Michigan Pioneers

The following article was written by my 2nd cousin twice removed. It was sent to me by a Cox cousin. Although it talks about several of my ancestors other Surnames are also mentioned. lI thought that others would enjoy reading this article as well. Although it is a little long, it is very easy reading. The George Wickham and wife Lydia Cox who are mentioned are my GGGgrandparents.This article gives a good overview of life in the area after 1868.
 

MICHIGAN PIONEERS

Written by John Charles Wickham. Published in the Houghton News sometime in 1964.

 

My grandad, Albert R. Wickham, first came to Houghton Lake in the year 1868. He was land looking for a quarter section of Cork Pine, as he called it (White Pine). The Norway or Red Pine, was also in demand as masts for sailing ships.
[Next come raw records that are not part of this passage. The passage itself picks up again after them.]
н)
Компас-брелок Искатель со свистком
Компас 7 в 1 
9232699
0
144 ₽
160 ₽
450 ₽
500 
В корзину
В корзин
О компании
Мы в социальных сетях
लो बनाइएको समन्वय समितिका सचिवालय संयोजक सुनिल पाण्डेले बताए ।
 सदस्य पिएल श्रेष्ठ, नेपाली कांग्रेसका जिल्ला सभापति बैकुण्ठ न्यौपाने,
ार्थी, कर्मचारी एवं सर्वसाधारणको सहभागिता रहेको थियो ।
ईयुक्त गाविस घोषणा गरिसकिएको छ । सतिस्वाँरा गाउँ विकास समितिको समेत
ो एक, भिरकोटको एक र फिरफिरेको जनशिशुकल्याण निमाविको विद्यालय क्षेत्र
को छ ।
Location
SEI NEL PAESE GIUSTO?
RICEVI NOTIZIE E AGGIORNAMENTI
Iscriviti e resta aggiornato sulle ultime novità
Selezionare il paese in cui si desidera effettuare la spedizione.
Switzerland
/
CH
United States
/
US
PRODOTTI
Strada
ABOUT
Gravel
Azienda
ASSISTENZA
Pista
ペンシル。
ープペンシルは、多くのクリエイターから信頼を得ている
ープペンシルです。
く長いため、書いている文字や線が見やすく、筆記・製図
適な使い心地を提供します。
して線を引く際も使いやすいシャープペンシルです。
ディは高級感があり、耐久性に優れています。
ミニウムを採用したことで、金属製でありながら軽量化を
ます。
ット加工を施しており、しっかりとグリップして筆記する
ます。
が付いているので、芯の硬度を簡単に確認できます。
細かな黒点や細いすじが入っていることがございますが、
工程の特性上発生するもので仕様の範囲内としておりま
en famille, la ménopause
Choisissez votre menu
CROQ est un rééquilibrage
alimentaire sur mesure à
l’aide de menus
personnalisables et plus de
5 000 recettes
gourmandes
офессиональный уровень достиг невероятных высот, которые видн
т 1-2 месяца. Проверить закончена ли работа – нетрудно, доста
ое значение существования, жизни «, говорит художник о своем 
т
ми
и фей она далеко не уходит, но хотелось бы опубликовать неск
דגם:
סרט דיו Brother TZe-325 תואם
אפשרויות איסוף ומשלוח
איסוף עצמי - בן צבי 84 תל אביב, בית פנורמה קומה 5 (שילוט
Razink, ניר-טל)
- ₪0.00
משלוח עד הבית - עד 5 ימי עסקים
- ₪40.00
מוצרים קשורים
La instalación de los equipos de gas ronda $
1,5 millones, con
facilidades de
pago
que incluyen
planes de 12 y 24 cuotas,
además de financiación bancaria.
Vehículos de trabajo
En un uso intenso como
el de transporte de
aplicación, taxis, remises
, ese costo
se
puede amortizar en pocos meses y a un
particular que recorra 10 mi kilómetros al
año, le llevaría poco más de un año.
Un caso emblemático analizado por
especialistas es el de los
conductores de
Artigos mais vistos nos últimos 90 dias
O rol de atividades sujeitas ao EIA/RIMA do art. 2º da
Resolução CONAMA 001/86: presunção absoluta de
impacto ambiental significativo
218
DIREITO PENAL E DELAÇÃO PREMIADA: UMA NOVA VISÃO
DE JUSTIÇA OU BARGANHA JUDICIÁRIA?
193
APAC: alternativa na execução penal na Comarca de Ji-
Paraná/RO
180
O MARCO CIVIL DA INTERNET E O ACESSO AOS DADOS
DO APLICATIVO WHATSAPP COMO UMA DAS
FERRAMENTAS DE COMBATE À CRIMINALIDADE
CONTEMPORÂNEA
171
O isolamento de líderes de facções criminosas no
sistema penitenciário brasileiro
Born on an island in the Maumee River, south of Toledo, Ohio Albert R. Wickham and brother John C. Wickham, who was two years older (1842-1844) were the sons of George Wickham and wife, Lydia Cox. They had nine children in all, Great Grandma, Lydia Cox Wickham was the first white child to be born in Hancock Co. Ohio inside the fort where Findley, Ohio is today. Albert and John answered President Lincoln's call for volunteers in 1861, along with two cousins, William Hale (later to be Roscommon County's first Judge of Probate) and Layfayette Hale (Uncle Laff in my father's stories) and Uncle Bill. Also a neighbor boy, Alfred Wilson, who later married a Wickham girl. He was the fireman in the great train robbery, a suicidal attempt to end the Civil War, when a spy and Union soldier started a locomotive and raced into the South tearing rails and burning bridges. Walt Disney made a picture of the story, and Colliers's magazine featured it also.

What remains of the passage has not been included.